#### [Work instruction]
Copy every entry exactly as it reads and exclude whatever pictures appear.

____ Data under study

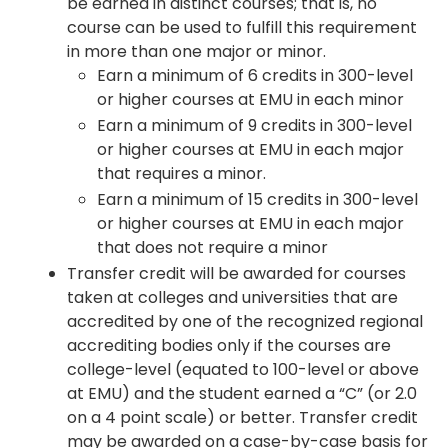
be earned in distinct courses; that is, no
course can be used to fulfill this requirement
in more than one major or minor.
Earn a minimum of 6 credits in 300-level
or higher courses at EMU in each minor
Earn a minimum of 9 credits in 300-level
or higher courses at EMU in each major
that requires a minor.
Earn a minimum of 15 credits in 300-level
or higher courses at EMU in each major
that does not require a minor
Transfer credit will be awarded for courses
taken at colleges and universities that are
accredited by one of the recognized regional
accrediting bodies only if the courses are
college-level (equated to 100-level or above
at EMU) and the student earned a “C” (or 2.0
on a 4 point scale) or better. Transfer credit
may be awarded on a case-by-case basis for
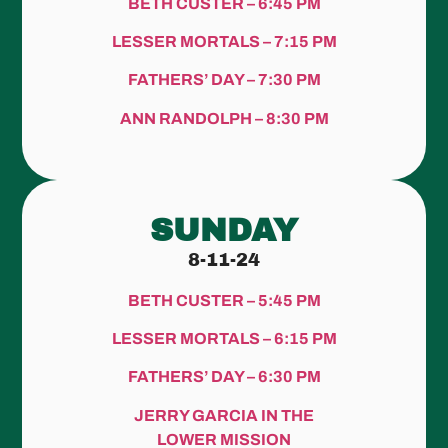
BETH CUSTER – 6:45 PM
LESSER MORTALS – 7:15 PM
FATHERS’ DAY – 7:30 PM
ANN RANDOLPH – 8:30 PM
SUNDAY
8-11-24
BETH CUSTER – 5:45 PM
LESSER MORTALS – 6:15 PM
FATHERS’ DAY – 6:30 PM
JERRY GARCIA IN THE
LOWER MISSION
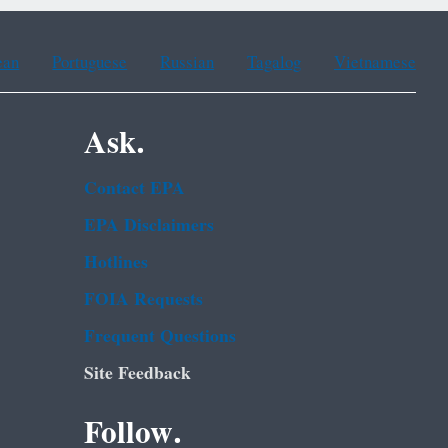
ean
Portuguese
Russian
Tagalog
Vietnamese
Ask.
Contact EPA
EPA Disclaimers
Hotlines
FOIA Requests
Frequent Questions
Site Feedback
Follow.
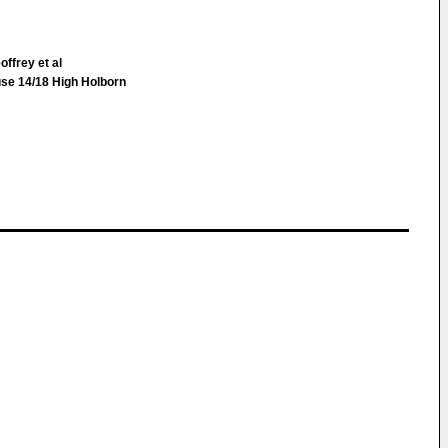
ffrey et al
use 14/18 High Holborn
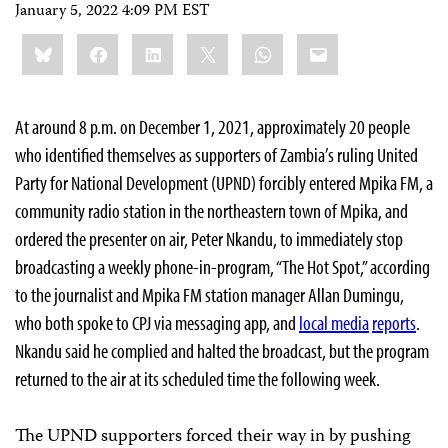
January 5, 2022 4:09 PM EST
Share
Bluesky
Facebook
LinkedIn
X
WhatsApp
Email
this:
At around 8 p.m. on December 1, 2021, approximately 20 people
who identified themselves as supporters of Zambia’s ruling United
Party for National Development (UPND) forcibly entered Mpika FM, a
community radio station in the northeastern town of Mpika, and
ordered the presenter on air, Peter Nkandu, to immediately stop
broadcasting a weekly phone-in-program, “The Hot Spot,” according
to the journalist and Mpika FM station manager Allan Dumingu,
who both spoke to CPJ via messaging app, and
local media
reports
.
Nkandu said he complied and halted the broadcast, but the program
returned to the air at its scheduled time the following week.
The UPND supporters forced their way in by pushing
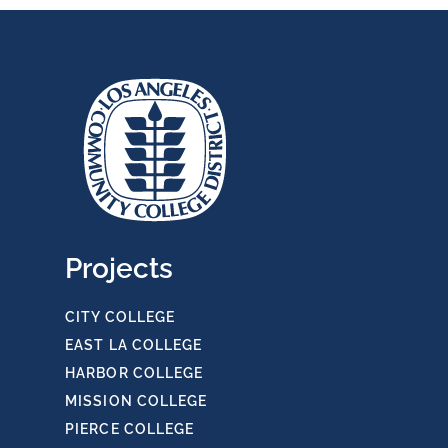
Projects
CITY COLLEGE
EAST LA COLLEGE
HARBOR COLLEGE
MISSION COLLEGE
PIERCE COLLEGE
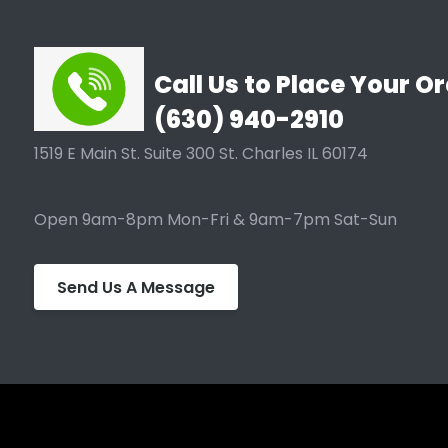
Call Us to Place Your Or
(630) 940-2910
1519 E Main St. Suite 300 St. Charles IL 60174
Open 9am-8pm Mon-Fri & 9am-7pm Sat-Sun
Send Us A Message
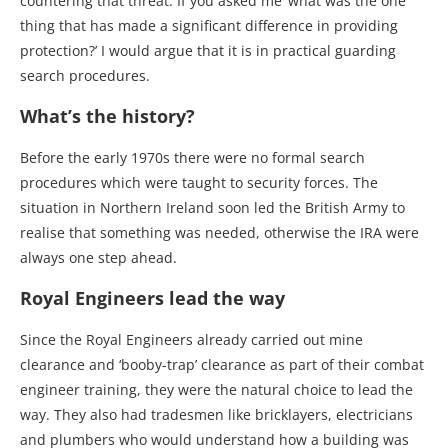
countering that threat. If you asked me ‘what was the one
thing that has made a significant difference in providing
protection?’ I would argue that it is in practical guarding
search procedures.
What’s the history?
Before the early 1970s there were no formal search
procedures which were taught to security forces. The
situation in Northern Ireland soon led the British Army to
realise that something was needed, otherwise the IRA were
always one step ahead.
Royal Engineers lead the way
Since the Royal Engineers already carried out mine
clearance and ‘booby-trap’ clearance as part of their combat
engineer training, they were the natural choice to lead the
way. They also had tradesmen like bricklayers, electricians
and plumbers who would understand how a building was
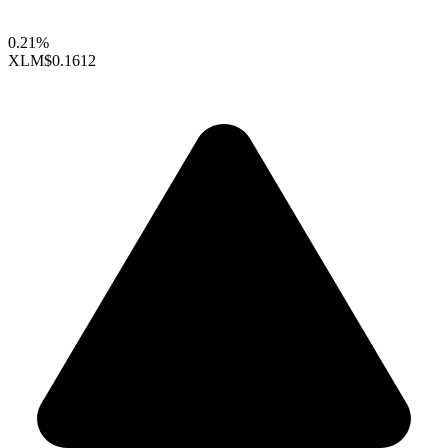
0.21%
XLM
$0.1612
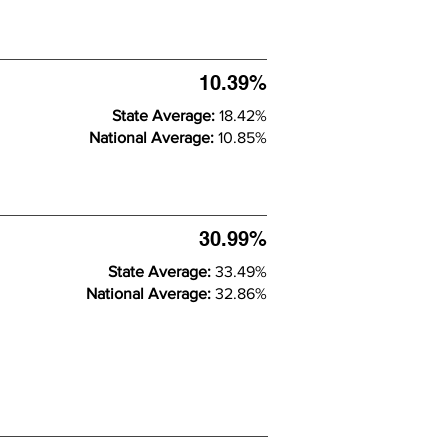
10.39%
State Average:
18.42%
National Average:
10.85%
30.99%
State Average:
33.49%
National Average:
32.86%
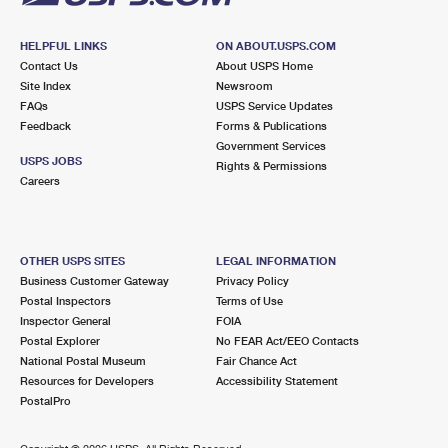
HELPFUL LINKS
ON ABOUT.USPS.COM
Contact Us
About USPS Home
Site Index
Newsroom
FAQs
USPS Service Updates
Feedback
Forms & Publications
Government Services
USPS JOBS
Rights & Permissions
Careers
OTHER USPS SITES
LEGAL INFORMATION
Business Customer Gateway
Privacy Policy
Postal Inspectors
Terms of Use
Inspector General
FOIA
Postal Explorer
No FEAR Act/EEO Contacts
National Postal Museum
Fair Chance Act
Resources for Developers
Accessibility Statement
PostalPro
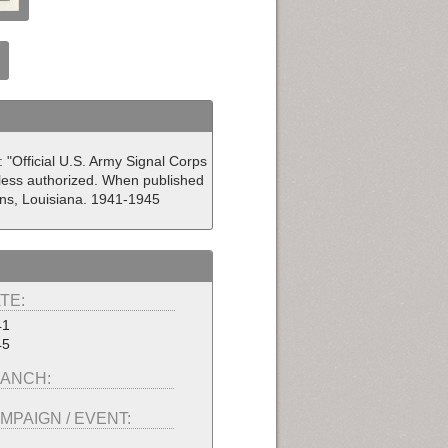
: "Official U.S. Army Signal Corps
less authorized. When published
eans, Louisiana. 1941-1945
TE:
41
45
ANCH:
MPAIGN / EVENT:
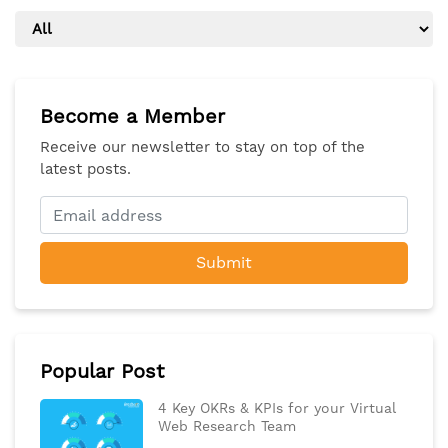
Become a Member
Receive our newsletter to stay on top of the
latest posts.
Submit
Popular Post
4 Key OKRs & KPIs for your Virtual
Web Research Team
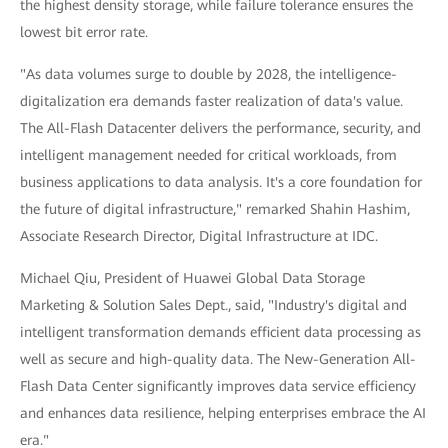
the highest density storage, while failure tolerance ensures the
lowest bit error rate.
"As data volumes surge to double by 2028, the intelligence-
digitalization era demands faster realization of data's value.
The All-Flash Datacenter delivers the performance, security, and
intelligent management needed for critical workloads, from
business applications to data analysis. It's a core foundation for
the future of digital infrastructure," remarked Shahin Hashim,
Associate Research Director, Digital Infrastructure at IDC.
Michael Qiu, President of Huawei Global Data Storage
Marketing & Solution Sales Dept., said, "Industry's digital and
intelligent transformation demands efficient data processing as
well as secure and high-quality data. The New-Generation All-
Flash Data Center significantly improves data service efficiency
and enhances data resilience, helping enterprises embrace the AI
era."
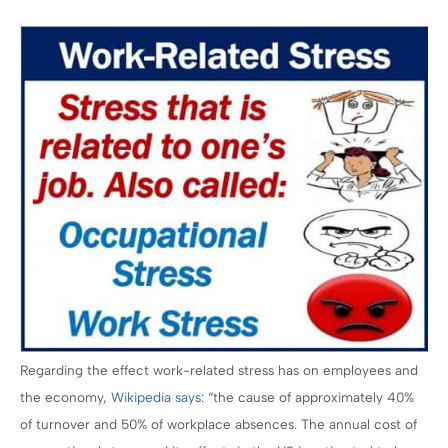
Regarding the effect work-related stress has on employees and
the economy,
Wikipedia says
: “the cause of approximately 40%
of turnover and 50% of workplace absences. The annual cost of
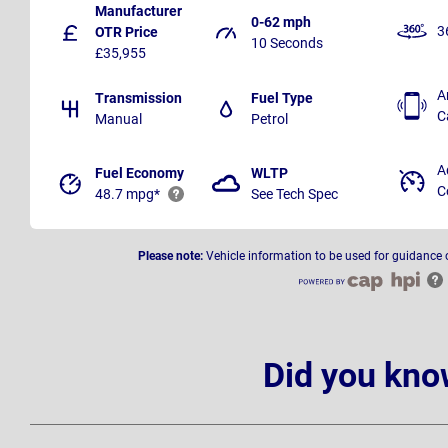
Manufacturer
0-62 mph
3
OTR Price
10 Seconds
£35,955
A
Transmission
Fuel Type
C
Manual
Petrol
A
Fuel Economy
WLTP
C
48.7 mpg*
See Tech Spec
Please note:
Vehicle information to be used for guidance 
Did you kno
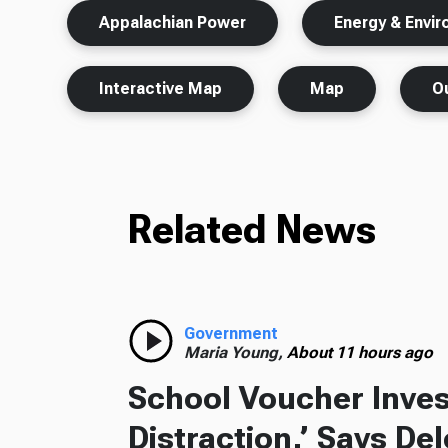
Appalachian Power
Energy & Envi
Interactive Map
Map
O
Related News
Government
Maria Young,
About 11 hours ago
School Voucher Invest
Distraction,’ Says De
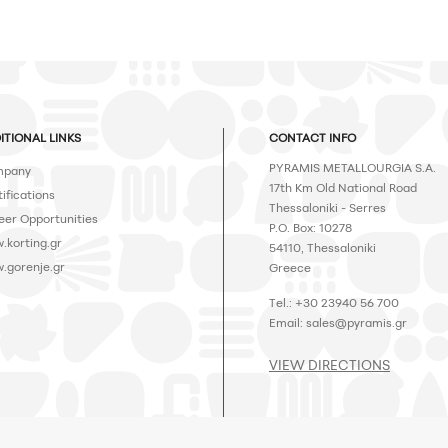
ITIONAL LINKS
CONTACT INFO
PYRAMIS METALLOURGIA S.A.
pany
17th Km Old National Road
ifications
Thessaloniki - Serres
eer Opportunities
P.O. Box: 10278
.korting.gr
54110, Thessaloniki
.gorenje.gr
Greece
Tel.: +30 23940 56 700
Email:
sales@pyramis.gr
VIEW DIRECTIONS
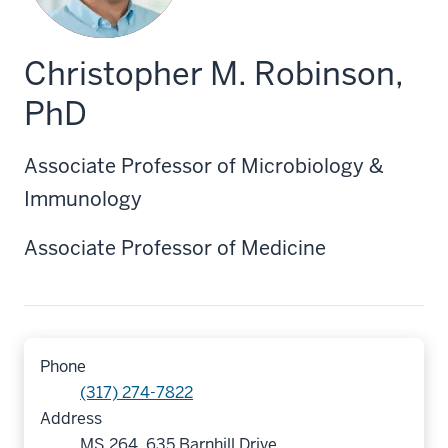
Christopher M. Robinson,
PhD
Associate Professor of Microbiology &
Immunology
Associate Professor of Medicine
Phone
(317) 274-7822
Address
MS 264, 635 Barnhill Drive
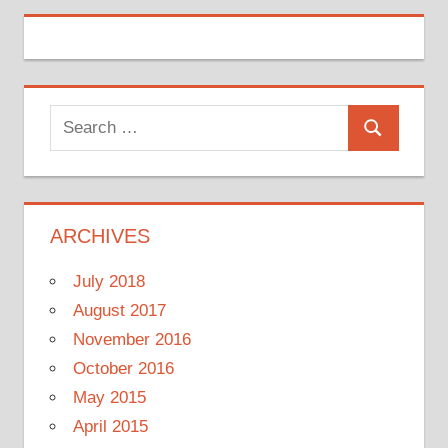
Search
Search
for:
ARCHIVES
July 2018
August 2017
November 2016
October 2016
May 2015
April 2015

________

#### [Solution to this exercise]
be earned in distinct courses; that is, no
course can be used to fulfill this requirement
in more than one major or minor.
Earn a minimum of 6 credits in 300-level
or higher courses at EMU in each minor
Earn a minimum of 9 credits in 300-level
or higher courses at EMU in each major
that requires a minor.
Earn a minimum of 15 credits in 300-level
or higher courses at EMU in each major
that does not require a minor
Transfer credit will be awarded for courses
taken at colleges and universities that are
accredited by one of the recognized regional
accrediting bodies only if the courses are
college-level (equated to 100-level or above
at EMU) and the student earned a “C” (or 2.0
on a 4 point scale) or better. Transfer credit
may be awarded on a case-by-case basis for
BETH CUSTER – 6:45 PM
LESSER MORTALS – 7:15 PM
FATHERS’ DAY – 7:30 PM
ANN RANDOLPH – 8:30 PM
SUNDAY
8-11-24
BETH CUSTER – 5:45 PM
LESSER MORTALS – 6:15 PM
FATHERS’ DAY – 6:30 PM
JERRY GARCIA IN THE
LOWER MISSION
ean
Portuguese
Russian
Tagalog
Vietnamese
Ask.
Contact EPA
EPA Disclaimers
Hotlines
FOIA Requests
Frequent Questions
Site Feedback
Follow.
ffrey et al
use 14/18 High Holborn
January 5, 2022 4:09 PM EST
Share
Bluesky
Facebook
LinkedIn
X
WhatsApp
Email
this:
At around 8 p.m. on December 1, 2021, approximately 20 people
who identified themselves as supporters of Zambia’s ruling United
Party for National Development (UPND) forcibly entered Mpika FM, a
community radio station in the northeastern town of Mpika, and
ordered the presenter on air, Peter Nkandu, to immediately stop
broadcasting a weekly phone-in-program, “The Hot Spot,” according
to the journalist and Mpika FM station manager Allan Dumingu,
who both spoke to CPJ via messaging app, and
local media
reports
.
Nkandu said he complied and halted the broadcast, but the program
returned to the air at its scheduled time the following week.
The UPND supporters forced their way in by pushing
Projects
CITY COLLEGE
EAST LA COLLEGE
HARBOR COLLEGE
MISSION COLLEGE
PIERCE COLLEGE
Call Us to Place Your Or
(630) 940-2910
1519 E Main St. Suite 300 St. Charles IL 60174
Open 9am-8pm Mon-Fri & 9am-7pm Sat-Sun
Send Us A Message
countering that threat. If you asked me ‘what was the one
thing that has made a significant difference in providing
protection?’ I would argue that it is in practical guarding
search procedures.
What’s the history?
Before the early 1970s there were no formal search
procedures which were taught to security forces. The
situation in Northern Ireland soon led the British Army to
realise that something was needed, otherwise the IRA were
always one step ahead.
Royal Engineers lead the way
Since the Royal Engineers already carried out mine
clearance and ‘booby-trap’ clearance as part of their combat
engineer training, they were the natural choice to lead the
way. They also had tradesmen like bricklayers, electricians
and plumbers who would understand how a building was
0.21%
XLM
$0.1612
10.39%
State Average:
18.42%
National Average:
10.85%
30.99%
State Average:
33.49%
National Average:
32.86%
HELPFUL LINKS
ON ABOUT.USPS.COM
Contact Us
About USPS Home
Site Index
Newsroom
FAQs
USPS Service Updates
Feedback
Forms & Publications
Government Services
USPS JOBS
Rights & Permissions
Careers
OTHER USPS SITES
LEGAL INFORMATION
Business Customer Gateway
Privacy Policy
Postal Inspectors
Terms of Use
Inspector General
FOIA
Postal Explorer
No FEAR Act/EEO Contacts
National Postal Museum
Fair Chance Act
Resources for Developers
Accessibility Statement
PostalPro
: "Official U.S. Army Signal Corps
less authorized. When published
eans, Louisiana. 1941-1945
TE:
41
45
ANCH:
MPAIGN / EVENT:
Become a Member
Receive our newsletter to stay on top of the
latest posts.
Submit
Popular Post
4 Key OKRs & KPIs for your Virtual
Web Research Team
the highest density storage, while failure tolerance ensures the
lowest bit error rate.
"As data volumes surge to double by 2028, the intelligence-
digitalization era demands faster realization of data's value.
The All-Flash Datacenter delivers the performance, security, and
intelligent management needed for critical workloads, from
business applications to data analysis. It's a core foundation for
the future of digital infrastructure," remarked Shahin Hashim,
Associate Research Director, Digital Infrastructure at IDC.
Michael Qiu, President of Huawei Global Data Storage
Marketing & Solution Sales Dept., said, "Industry's digital and
intelligent transformation demands efficient data processing as
well as secure and high-quality data. The New-Generation All-
Flash Data Center significantly improves data service efficiency
and enhances data resilience, helping enterprises embrace the AI
era."
Regarding the effect work-related stress has on employees and
the economy,
Wikipedia says
: “the cause of approximately 40%
of turnover and 50% of workplace absences. The annual cost of
Manufacturer
0-62 mph
3
OTR Price
10 Seconds
£35,955
A
Transmission
Fuel Type
C
Manual
Petrol
A
Fuel Economy
WLTP
C
48.7 mpg*
See Tech Spec
Please note:
Vehicle information to be used for guidance 
Did you kno
Appalachian Power
Energy & Envi
Interactive Map
Map
O
Related News
Government
Maria Young,
About 11 hours ago
School Voucher Invest
Distraction,’ Says De
ITIONAL LINKS
CONTACT INFO
PYRAMIS METALLOURGIA S.A.
pany
17th Km Old National Road
ifications
Thessaloniki - Serres
eer Opportunities
P.O. Box: 10278
.korting.gr
54110, Thessaloniki
.gorenje.gr
Greece
Tel.: +30 23940 56 700
Email:
sales@pyramis.gr
VIEW DIRECTIONS
Christopher M. Robinson,
PhD
Associate Professor of Microbiology &
Immunology
Associate Professor of Medicine
Phone
(317) 274-7822
Address
MS 264, 635 Barnhill Drive
Search
Search
for:
ARCHIVES
July 2018
August 2017
November 2016
October 2016
May 2015
April 2015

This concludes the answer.